Partial unemployment benefits are available to encourage workers to continue to work part-time while they seek full-time work.

Taking a part-time job while you are collecting unemployment can be beneficial not only to your pocketbook, but also to your long-term job search. In every job you hold, even if it’s not in your chosen field, you will make contacts, gain experience, and develop new skills. You can use the opportunity of part-time work to explore other fields, or to get training or experience that would be helpful to your career goals. You’ll likely earn more money by combining your partial unemployment benefits with income from a part-time job as well.

Accepting part-time work while you seek full-time employment can also provide a psychological boost, as it provides a positive focus even in the midst of a new job search. It also allows you to demonstrate a continuous work history on your resume to potential new employers, avoiding the possible red flag of significant gaps in employment.

Additionally, in some states working part-time can both extend the number of weeks you are eligible to draw benefits and can also enable you to qualify (because of your accumulated part-time earnings) for a new claim when your benefit year ends.

When you are working part-time while receiving unemployment benefits, it is important to report your weekly earnings accurately. It’s both illegal and considered fraud to collect benefits to which you are not entitled. You will also have to meticulously document your search for either full-time or – in some cases – part-time employment in order to continue to receive partial unemployment benefits.  

Who Qualifies for Partial Unemployment Benefits

If you have chosen to scale back your work hours for family or personal reasons, you most likely will not qualify for partial unemployment benefits.

However, most states provide partial benefits to individuals whose work hours have been reduced through no fault or choice of their own – for example, when a company is sold, liquidated, and / or restructured.

Many states also cover employees who have lost their full-time job and have partially replaced the lost income with one or more part-time jobs. Some states even cover individuals who were working two or more part-time jobs and lost one of these jobs.

Eligible workers need to meet state requirements for minimum earnings during the base period and minimum time of work. Generally, you must have worked for at least a year prior to filing for benefits. 

How Partial Unemployment Benefits Are Calculated

Most states will calculate the amount of your benefits by first figuring what you would be entitled to if you were still fully unemployed.

The amount you are earning through part-time employment will be subtracted from this figure. Most states add a percentage, some as much as 25%, to the benefits amount as an incentive to employees to maintain at least some income through part-time work.

You must be available for and actively seeking full-time work to qualify for partial benefits.
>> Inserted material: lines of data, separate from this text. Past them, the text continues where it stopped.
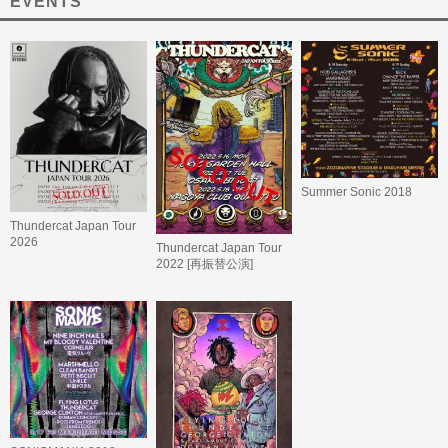
EVENTS
Summer Sonic 2018
Thundercat Japan Tour
2026
Thundercat Japan Tour
2022 [再振替公演]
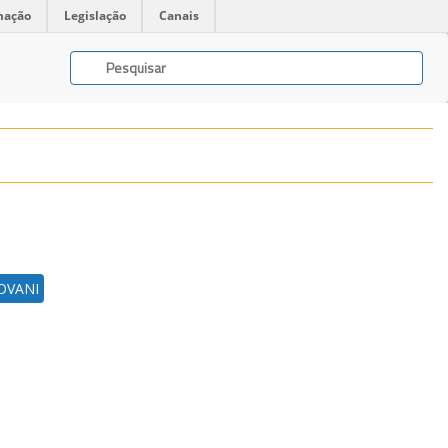
mação
Legislação
Canais
OVANI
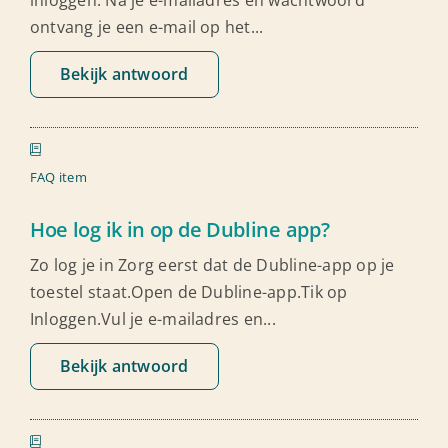
inloggen. Na je e-mailadres en wachtwoord
ontvang je een e-mail op het...
Bekijk antwoord
FAQ item
Hoe log ik in op de Dubline app?
Zo log je in Zorg eerst dat de Dubline-app op je
toestel staat.Open de Dubline-app.Tik op
Inloggen.Vul je e-mailadres en...
Bekijk antwoord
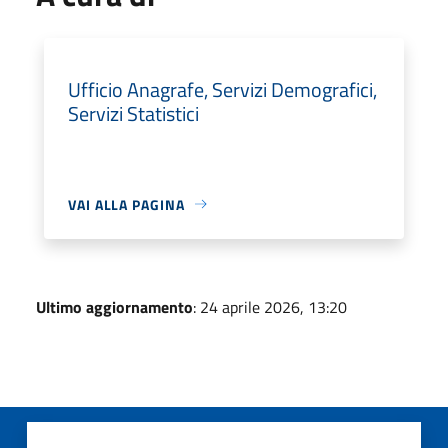
Ufficio Anagrafe, Servizi Demografici,
Servizi Statistici
VAI ALLA PAGINA
Ultimo aggiornamento
: 24 aprile 2026, 13:20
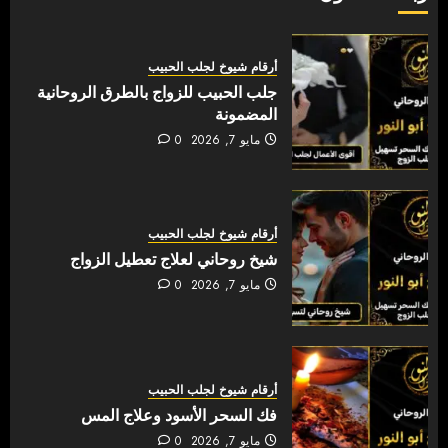
أرقام شيوخ لجلب الحبيب
جلب الحبيب للزواج بالطرق الروحانية
المضمونة
مايو 7, 2026
0
أرقام شيوخ لجلب الحبيب
شيخ روحاني لعلاج تعطيل الزواج
مايو 7, 2026
0
أرقام شيوخ لجلب الحبيب
فك السحر الأسود وعلاج المس
مايو 7, 2026
0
Your state unemployment office can clarify the procedures for seeking employment and maintaining your eligibility.

Since requirements and benefits vary state by state, check with your state's unemployment office for the precise information which is pertinent to your situation and for your location. In addition to providing information on unemployment benefits, the Department of Labor website for your state can direct you to important information about job searching - including job postings, job fairs, effective job interview preparation and techniques, and supplemental job training, education, and seminars.